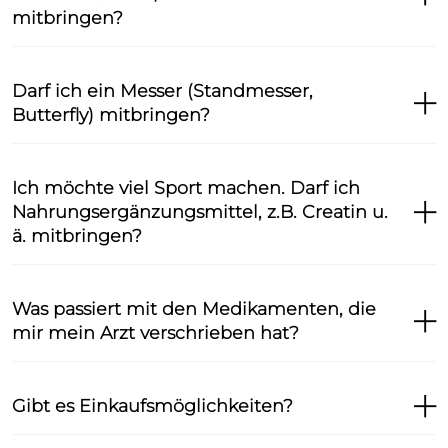
mitbringen?
Darf ich ein Messer (Standmesser,
Butterfly) mitbringen?
Ich möchte viel Sport machen. Darf ich
Nahrungsergänzungsmittel, z.B. Creatin u.
ä. mitbringen?
Was passiert mit den Medikamenten, die
mir mein Arzt verschrieben hat?
Gibt es Einkaufsmöglichkeiten?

DIRECTIONS - Leaving the pictures out, print every line of the listing exactly.

EXERCISE RESPONSE -
mitbringen?
Darf ich ein Messer (Standmesser,
Butterfly) mitbringen?
Ich möchte viel Sport machen. Darf ich
Nahrungsergänzungsmittel, z.B. Creatin u.
ä. mitbringen?
Was passiert mit den Medikamenten, die
mir mein Arzt verschrieben hat?
Gibt es Einkaufsmöglichkeiten?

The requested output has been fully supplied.